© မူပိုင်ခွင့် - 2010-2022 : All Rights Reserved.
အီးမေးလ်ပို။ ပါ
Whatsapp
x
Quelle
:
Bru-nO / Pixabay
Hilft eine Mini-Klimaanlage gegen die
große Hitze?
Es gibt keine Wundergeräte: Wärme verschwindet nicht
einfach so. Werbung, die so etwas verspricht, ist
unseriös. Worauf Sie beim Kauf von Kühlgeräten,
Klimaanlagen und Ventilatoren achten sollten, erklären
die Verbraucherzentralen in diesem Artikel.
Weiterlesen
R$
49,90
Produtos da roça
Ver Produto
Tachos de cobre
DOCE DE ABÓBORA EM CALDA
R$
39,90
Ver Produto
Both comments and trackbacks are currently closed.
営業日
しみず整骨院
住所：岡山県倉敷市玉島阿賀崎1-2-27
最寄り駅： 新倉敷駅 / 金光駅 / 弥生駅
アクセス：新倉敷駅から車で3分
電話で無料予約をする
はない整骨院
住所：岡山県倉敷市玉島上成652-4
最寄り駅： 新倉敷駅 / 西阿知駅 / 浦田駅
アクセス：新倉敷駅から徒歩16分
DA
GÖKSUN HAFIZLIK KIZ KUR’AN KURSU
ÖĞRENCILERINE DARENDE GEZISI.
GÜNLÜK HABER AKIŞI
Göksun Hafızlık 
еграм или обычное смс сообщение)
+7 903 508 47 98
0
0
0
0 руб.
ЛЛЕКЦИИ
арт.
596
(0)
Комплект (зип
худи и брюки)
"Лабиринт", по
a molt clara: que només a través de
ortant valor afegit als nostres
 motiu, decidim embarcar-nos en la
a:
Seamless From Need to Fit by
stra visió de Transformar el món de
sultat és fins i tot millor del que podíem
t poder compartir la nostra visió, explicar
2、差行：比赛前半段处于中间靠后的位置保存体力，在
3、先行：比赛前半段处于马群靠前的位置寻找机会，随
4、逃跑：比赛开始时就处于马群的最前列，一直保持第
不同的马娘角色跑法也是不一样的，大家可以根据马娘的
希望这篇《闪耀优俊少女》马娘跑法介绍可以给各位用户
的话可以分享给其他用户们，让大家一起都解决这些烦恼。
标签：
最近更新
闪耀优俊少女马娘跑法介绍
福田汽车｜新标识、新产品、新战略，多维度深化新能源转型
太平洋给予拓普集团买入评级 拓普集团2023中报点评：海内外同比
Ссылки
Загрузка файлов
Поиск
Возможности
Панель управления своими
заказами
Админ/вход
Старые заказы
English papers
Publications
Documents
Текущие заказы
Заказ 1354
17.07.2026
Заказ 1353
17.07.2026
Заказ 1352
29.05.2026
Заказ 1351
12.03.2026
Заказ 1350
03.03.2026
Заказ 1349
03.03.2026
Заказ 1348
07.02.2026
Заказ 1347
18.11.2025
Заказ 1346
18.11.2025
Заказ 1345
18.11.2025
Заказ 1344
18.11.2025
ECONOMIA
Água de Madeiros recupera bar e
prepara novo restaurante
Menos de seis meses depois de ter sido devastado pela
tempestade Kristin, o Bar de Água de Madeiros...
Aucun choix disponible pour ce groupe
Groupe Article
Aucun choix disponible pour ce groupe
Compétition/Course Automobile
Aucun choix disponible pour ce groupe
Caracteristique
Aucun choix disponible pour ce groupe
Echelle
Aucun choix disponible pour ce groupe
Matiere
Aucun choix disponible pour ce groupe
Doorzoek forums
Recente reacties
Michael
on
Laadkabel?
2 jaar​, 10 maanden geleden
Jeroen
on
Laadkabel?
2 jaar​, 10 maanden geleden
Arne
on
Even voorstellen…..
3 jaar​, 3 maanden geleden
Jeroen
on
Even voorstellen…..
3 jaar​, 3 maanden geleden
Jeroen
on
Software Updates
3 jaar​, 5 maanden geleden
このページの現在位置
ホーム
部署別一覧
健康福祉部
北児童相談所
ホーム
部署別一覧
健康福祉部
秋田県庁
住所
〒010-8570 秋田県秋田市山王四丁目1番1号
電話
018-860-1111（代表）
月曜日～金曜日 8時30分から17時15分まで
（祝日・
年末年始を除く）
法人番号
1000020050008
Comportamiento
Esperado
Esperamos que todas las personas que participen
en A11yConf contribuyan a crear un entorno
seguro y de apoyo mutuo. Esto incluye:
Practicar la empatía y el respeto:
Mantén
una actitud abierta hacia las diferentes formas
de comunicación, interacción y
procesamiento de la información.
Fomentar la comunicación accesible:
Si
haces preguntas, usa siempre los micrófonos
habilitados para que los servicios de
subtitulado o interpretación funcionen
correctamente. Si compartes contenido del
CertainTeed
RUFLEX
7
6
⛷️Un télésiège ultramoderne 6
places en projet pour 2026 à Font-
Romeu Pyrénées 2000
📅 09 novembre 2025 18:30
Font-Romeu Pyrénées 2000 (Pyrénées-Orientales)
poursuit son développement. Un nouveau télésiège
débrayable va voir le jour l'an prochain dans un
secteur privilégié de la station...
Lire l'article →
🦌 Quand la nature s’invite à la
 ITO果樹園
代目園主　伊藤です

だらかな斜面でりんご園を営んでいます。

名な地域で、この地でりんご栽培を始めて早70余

□ □ □

▶ TASK DETAILS: Give the number of lines in the listing that hold the word "Pyrénées", with no other words.

▶ YOUR RESPONSE: 2